Even if you are an adult, the death of your parent can prove emotionally overwhelming in addition to being a significant financial burden. Even if you are self-sufficient, you are likely to find yourself overwhelmed by your parents’ debt and funeral expenses. You may find yourself looking for an opportunity to make up for the lost productivity while grieving.
Therefore, taking out life insurance for people over 60 is a major financial decision. The steps to take when making this valuable financial decision include:
Discuss your intentions with your parents
Take the time to talk with your parents about your intentions for purchasing insurance. Some of the states expect the children to receive consent before taking out an insurance policy for their parents. Even where this is not required by the law, it is important to receive the knowledge and support of the parent to ensure the entire process moves smoothly.
Gather information for the policy
Next, you need to work with your parents to gather the necessary information that you will require to apply for the policy. Some of this information includes the Social Security number, basic contact information, contact information for their doctors, driver’s license number and the general medical history. The insurance company to facilitate insurance quotes will use this information.
Determine the cost
You need to evaluate your finances as well as that of your parents to determine how much coverage to take out. For parents who have a large debt, you can consider taking up a policy that adequately covers the debt. Furthermore, you can opt for a policy that is about twice the amount that you are likely to spend on the funeral and burial. This will make sure the funeral is properly covered into the future while some money will be left to assist the family with other related expenses.
Choose the right policy
You need to decide between whole life and term insurance. The whole life policy offers benefits for the entire life of the policyholder while the term insurance covers the parents over a set period.
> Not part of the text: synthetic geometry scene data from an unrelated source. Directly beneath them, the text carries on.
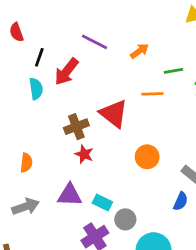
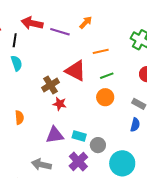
purple line: (94, 42) -> (60, 32), moved
green line: (173, 71) -> (107, 76), moved
red arrow: (66, 72) -> (32, 23), moved, turned 75
gray arrow: (25, 207) -> (41, 165), moved, turned -138

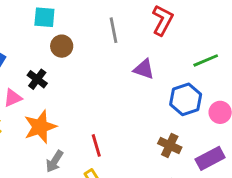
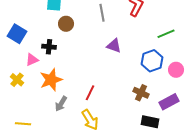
purple triangle: (144, 69) -> (114, 46), moved
black cross: (37, 79) -> (49, 47), turned -32
red line: (96, 145) -> (90, 93), turned 42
If your budget is limited, you can consider applying for the term insurance. However, older parents above the age of 60 and who have medical problems may discover the whole life policy is less expensive.
Meet with the company’s representatives
Meet with Behr Life Insurance Agency with your parents. In each of these cases, you stand to qualify for multiple discounts – shop between the companies to discover the best deals.
Bring documents to the parents for signing
Bring the necessary documents that require signing to the parents. The medical information forms, for example, will require the signature of the parent, even where you are paying for the policy and taking responsibility.